→ Activity: Restate word for word the lines beginning with the one that contains "24-10-21 17:32" and ending at the bottom of the records below, both included.

------------------------------------------------

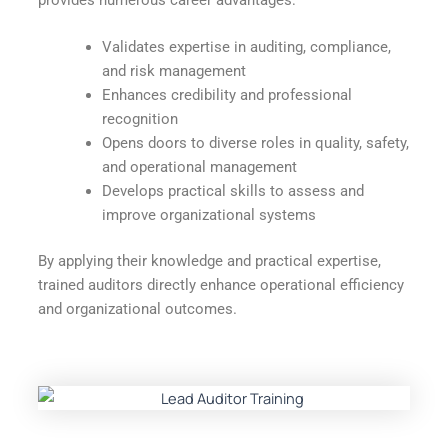
Validates expertise in auditing, compliance,
and risk management
Enhances credibility and professional
recognition
Opens doors to diverse roles in quality, safety,
and operational management
Develops practical skills to assess and
improve organizational systems
By applying their knowledge and practical expertise,
trained auditors directly enhance operational efficiency
and organizational outcomes.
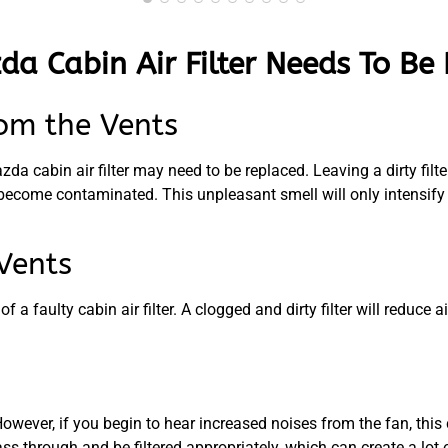
da Cabin Air Filter Needs To Be
om the Vents
a cabin air filter may need to be replaced. Leaving a dirty filte
become contaminated. This unpleasant smell will only intensify 
Vents
 faulty cabin air filter. A clogged and dirty filter will reduce ai
ver, if you begin to hear increased noises from the fan, this co
pass through and be filtered appropriately, which can create a lot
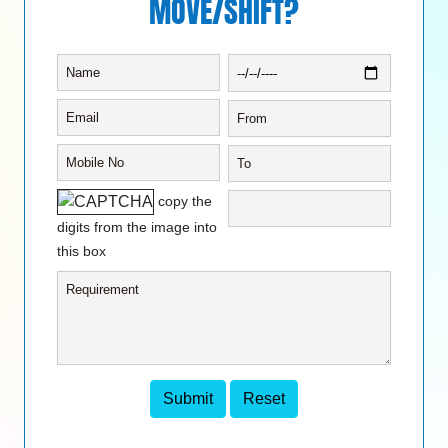
MOVE/SHIFT?
copy the
digits from the image into
this box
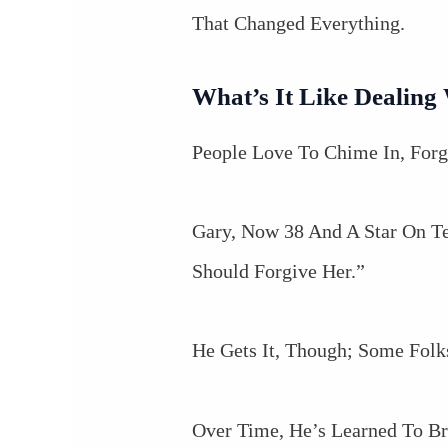
That Changed Everything.
What’s It Like Dealin
People Love To Chime In, Forge
Gary, Now 38 And A Star On T
Should Forgive Her.”
He Gets It, Though; Some Folk
Over Time, He’s Learned To Br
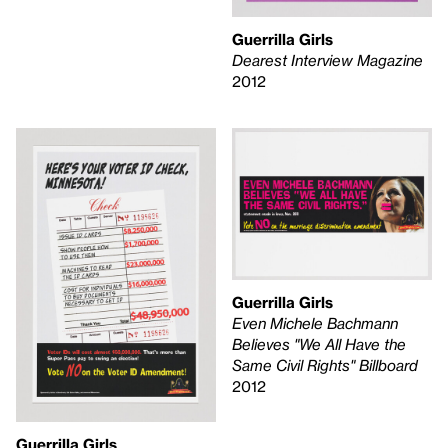
Guerrilla Girls
Dearest Interview Magazine
2012
Guerrilla Girls
Even Michele Bachmann
Believes "We All Have the
Same Civil Rights" Billboard
2012
Guerrilla Girls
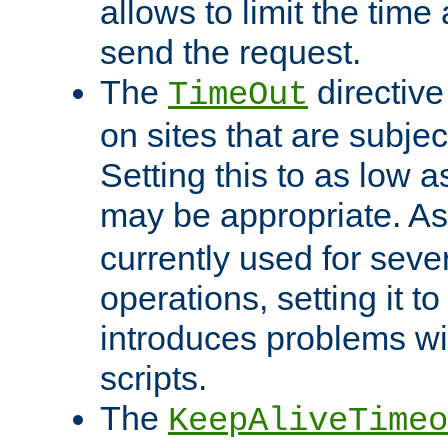
allows to limit the time
send the request.
The
directiv
TimeOut
on sites that are subje
Setting this to as low 
may be appropriate. A
currently used for sever
operations, setting it t
introduces problems wi
scripts.
The
KeepAliveTimeo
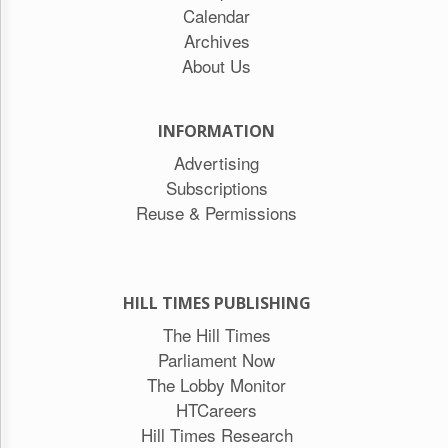
Calendar
Archives
About Us
INFORMATION
Advertising
Subscriptions
Reuse & Permissions
HILL TIMES PUBLISHING
The Hill Times
Parliament Now
The Lobby Monitor
HTCareers
Hill Times Research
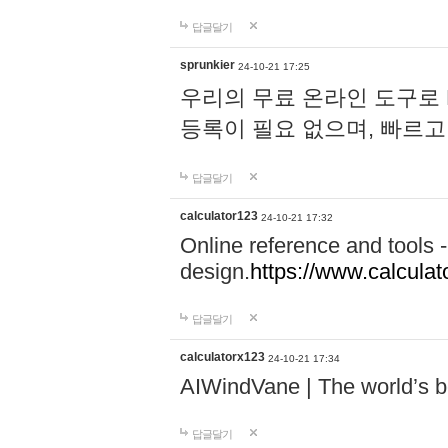
답글달기
sprunkier
24-10-21 17:25
우리의 무료 온라인 도구로 
등록이 필요 없으며, 빠르고
답글달기
calculator123
24-10-21 17:32
Online reference and tools -
design.
https://www.calcula
답글달기
calculatorx123
24-10-21 17:34
AIWindVane | The world’s bes
답글달기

------------------------------------------------

→ Answer below:
24-10-21 17:32
Online reference and tools -
design.
https://www.calcula
답글달기
calculatorx123
24-10-21 17:34
AIWindVane | The world’s bes
답글달기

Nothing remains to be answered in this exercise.